Work required:
Nothing but the lines from the start of the entries through the line holding "You are a GUI" is to be repeated, exactly and with pictures excluded.

···

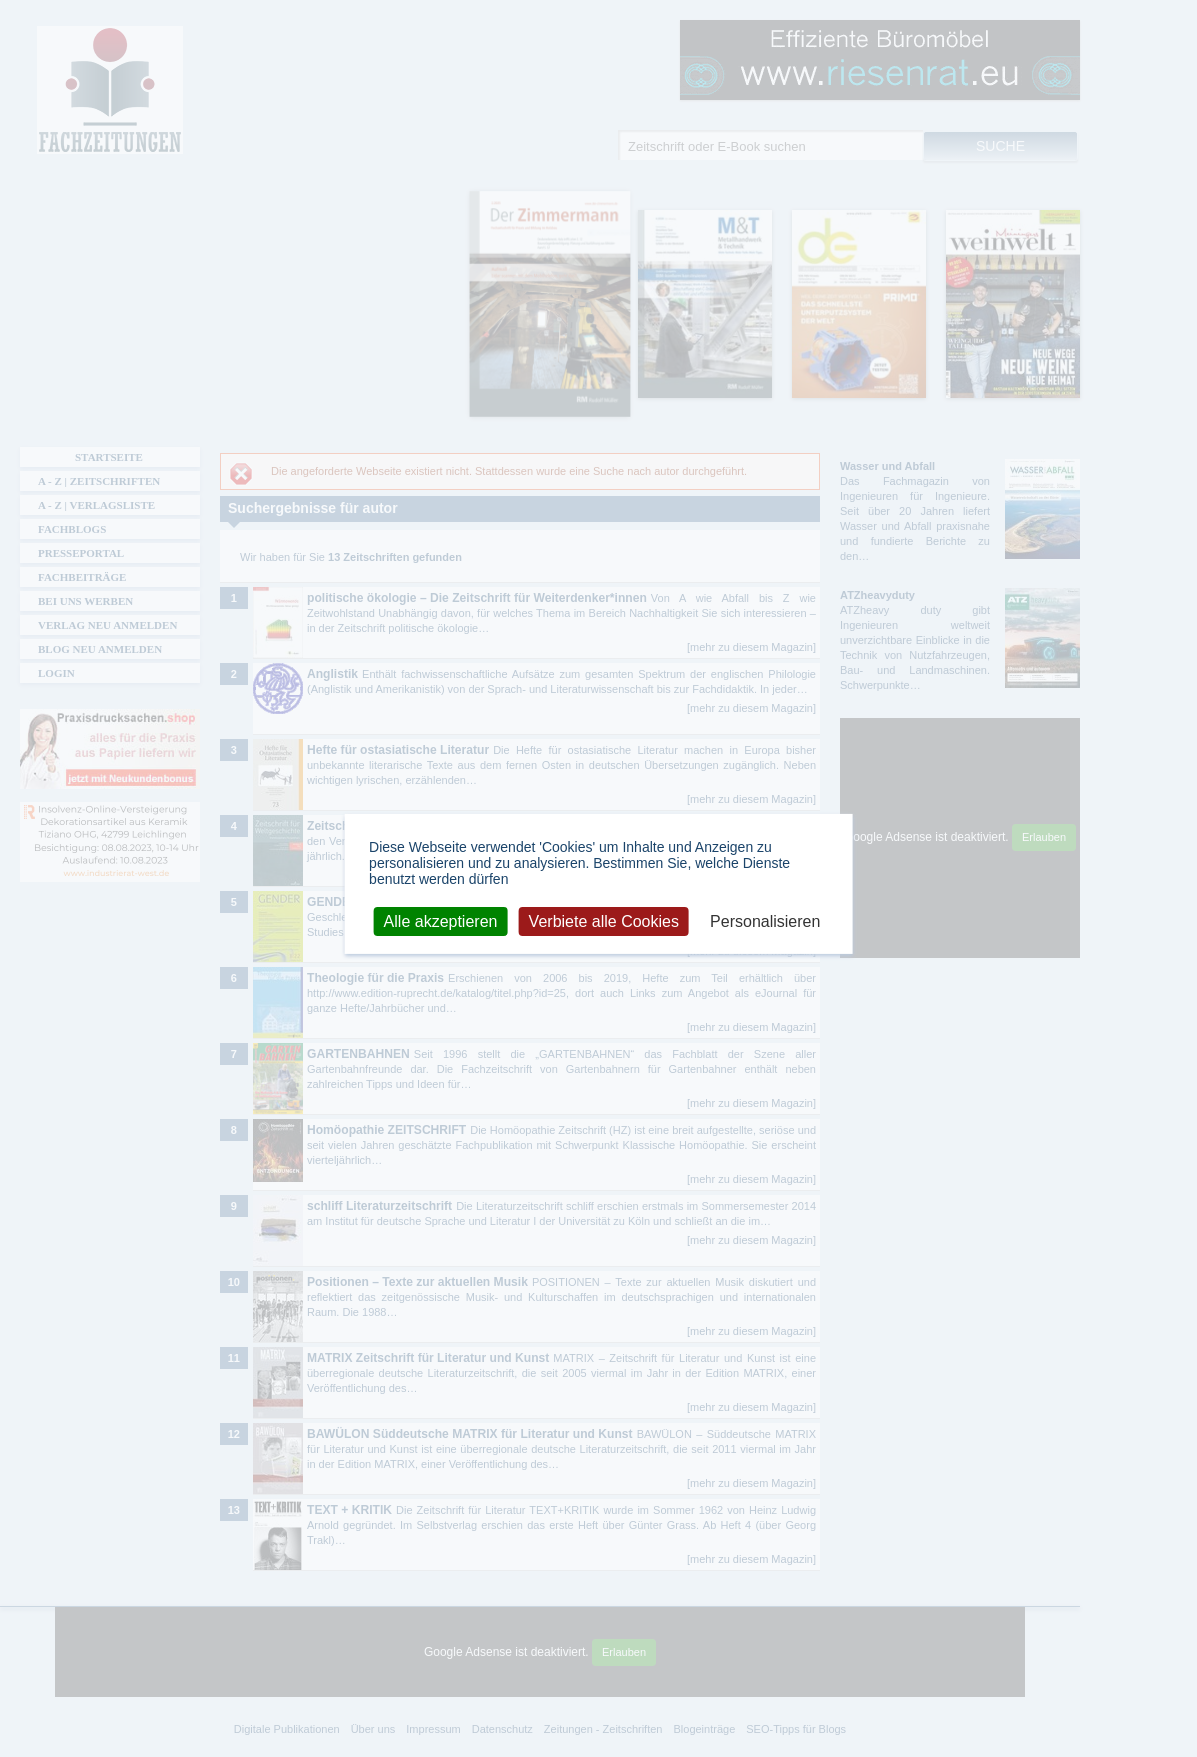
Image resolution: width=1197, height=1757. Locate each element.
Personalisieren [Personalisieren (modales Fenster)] (765, 920)
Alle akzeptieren (441, 920)
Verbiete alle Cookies (604, 920)
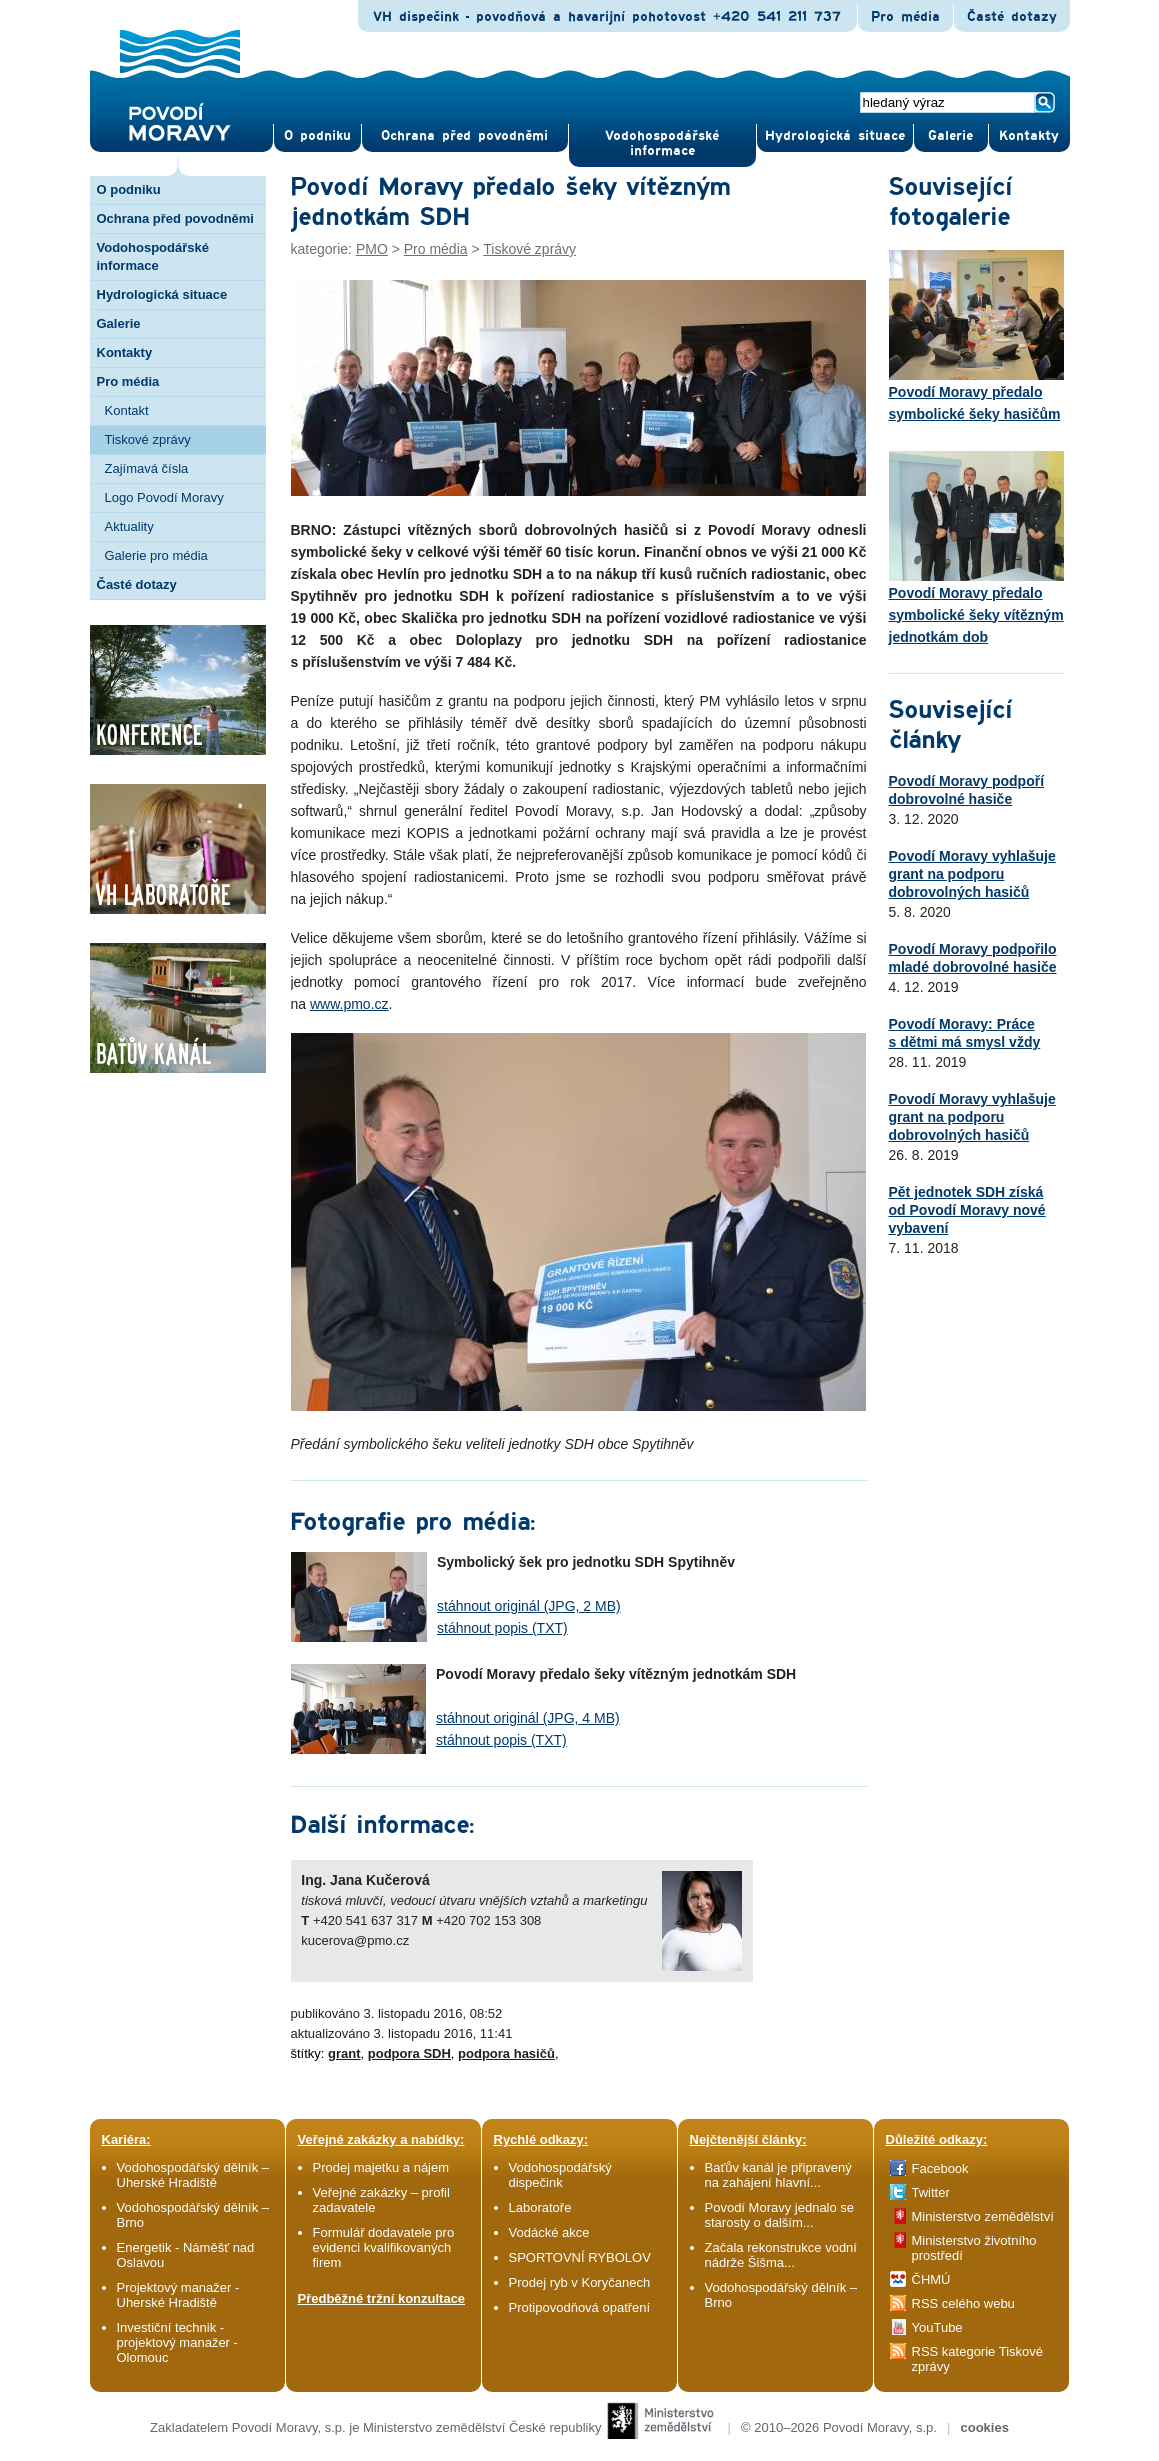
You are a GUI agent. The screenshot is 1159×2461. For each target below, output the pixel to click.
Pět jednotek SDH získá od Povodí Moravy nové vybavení (967, 1210)
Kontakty (125, 352)
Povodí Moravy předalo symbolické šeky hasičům (976, 336)
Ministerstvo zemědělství (983, 2216)
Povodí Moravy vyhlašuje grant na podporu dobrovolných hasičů (972, 874)
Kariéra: (126, 2139)
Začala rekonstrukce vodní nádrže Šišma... (781, 2255)
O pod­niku (317, 136)
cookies (984, 2427)
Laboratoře (540, 2207)
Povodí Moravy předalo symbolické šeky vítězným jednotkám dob (976, 548)
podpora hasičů (506, 2053)
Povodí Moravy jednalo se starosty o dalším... (780, 2215)
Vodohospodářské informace (662, 143)
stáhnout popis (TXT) (502, 1628)
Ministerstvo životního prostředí (974, 2248)
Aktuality (129, 526)
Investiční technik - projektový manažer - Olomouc (177, 2342)
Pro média (905, 17)
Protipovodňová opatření (580, 2307)
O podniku (129, 189)
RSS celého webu (963, 2303)
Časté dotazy (1012, 17)
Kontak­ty (1029, 136)
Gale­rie (950, 136)
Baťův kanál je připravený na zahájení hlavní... (778, 2175)
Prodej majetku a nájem (381, 2167)
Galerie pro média (156, 555)
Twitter (931, 2192)
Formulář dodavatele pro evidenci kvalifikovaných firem (384, 2247)
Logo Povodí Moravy (164, 497)
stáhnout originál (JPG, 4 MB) (528, 1718)
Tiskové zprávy (148, 439)
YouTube (937, 2327)
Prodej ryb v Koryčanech (580, 2282)
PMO (372, 249)
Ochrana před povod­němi (464, 136)
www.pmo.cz (349, 1004)
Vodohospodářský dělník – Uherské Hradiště (193, 2175)
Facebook (940, 2168)
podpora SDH (409, 2053)
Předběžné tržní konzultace (382, 2298)
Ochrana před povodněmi (175, 218)
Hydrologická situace (835, 136)
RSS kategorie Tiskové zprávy (978, 2359)
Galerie (119, 323)
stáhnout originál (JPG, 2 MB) (529, 1606)
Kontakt (127, 410)
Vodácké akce (549, 2232)
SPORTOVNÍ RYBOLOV (580, 2257)
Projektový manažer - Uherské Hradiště (178, 2295)
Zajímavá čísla (147, 468)
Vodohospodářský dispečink (560, 2175)
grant (344, 2053)
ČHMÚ (931, 2279)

···

Result:
Image resolution: width=1197, height=1757. Locate each element.
Personalisieren [Personalisieren (modales Fenster)] (765, 920)
Alle akzeptieren (441, 920)
Verbiete alle Cookies (604, 920)
You are a GUI agent. The screenshot is 1159×2461. For each target below, output the pixel to click.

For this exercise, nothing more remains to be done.